İngiltere’nin başkenti Londra’nın Doğu Yakası’ndaki yoksul semtlerde, daha çok kadınlara yönelik işlediği seri cinayetlerle bilinen Karındeşen Jack’in, 1888’de işlediği cinayetlerle ilgili polis dosyası, 136 yıl sonra zamanın dedektiflerinden Joseph Henry Helson’ın torunu tarafından kamuya açıldı.
Dosyada, Karındeşen Jack olduğundan şüphelenilen kişilerin fotoğrafları, kartpostal kopyaları, Jack’in dedektiflere yazdığı övgü mektubunun bir kopyası ve bir kurbanın cesedinin fotoğrafları yer alıyor.
Helson ailesinde nesilden nesile aktarılan dosya, dedektif Helson’un torunu tarafından İngiltere merkezli müzayede evi Whitton & Laing’de 22 Mart’ta açık artırmaya sunulacak.
KARINDEŞEN JACK KİMDİR?
Karındeşen Jack (İngilizce: Jack the Ripper), 1888 yılında Londra’daki Whitechapel semti ve çevresindeki çoğunlukla fakir bölgelerde faal olduğuna inanılan kimliği tespit edilememiş bir seri katile verilen genel isimdir.
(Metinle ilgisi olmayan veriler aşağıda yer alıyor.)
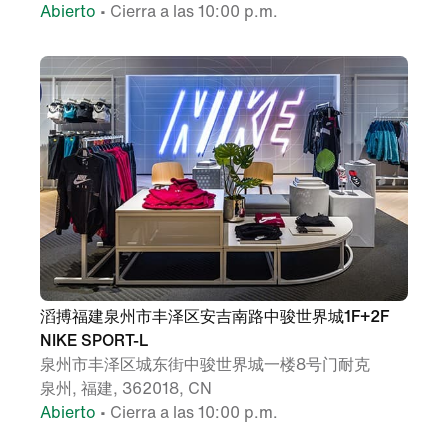
Abierto
• Cierra a las 10:00 p.m.
滔搏福建泉州市丰泽区安吉南路中骏世界城1F+2F
NIKE SPORT-L
泉州市丰泽区城东街中骏世界城一楼8号门耐克
泉州, 福建, 362018, CN
Abierto
• Cierra a las 10:00 p.m.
Karındeşen Jack ismi katil olduğunu iddia eden bir kişi tarafından yollanıp medya tarafından yayılmış bir mektuptan ortaya çıkmıştır. Bu mektubun çoğunlukla bir kandırmaca olduğuna inanılmış ve gazeteciler tarafından hikâyeye olan ilgiyi güçlendirerek gazetelerin tirajını arttırmak amacıyla yazılmış olabileceği düşünülmüştür. Katil cinayet dosyaları ve o döneme ait gazete kaynaklarında “Whitechapel Katili” ve “Deri Önlük” olarak anılmıştır.
Karındeşen Jack’e atfedilen saldırılar tipik olarak Londra’nın Doğu yakasında yaşayıp orada çalışan ve karınları parçalanmadan önce boğazları kesilerek öldürülen kadın fahişeleri hedef almıştır.
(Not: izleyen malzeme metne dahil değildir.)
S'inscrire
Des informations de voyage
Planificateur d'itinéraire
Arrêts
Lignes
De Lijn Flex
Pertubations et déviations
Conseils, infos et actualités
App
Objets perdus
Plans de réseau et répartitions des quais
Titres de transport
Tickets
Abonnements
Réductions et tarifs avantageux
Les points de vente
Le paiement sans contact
En az üç kurbanın iç organlarının alınmış olması katilin bazı cerrahi ve anatomik bilgiye sahip olduğu fikrini oluşturmuştur. Cinayetlerle ilgili dedikodular 1888 yılının Eylül ve Ekim ayında güçlenmiş, Scotland Yard ve çeşitli medya organları katil olduğunu iddia eden kişi veya kişilerce gönderilen mektuplar almıştır. “Cehennemden” mektubu, kurbanlardan birinden alındığı düşünülen muhafaza edilmiş yarım bir böbrek ile birlikte Whitechapel Tetkik Komitesi lideri George Lusk tarafından teslim alınmıştır. Cinayetlerin olağan dışı vahşi tabiatı ve medyanın olaylara yaklaşımı sebebiyle halk gittikçe Karındeşen Jack olarak bilinen tek bir katilin olduğuna inanmıştır.
Karındeşen dosyasının analizi ve çalışmalarını tanımlamak için “ripperology” terimi ortaya çıkarılmıştır. Şu anda Karındeşen’in kimliği konusunda binlerce teori vardır ve cinayetler birçok hayali yapıta ilham vermiştir. Günümüze kadar bozulmadan ve değişmeden ulaşabilmiş tek fiziki kanıt ise, kurbanlardan birine ait olduğu iddia edilen şaldır.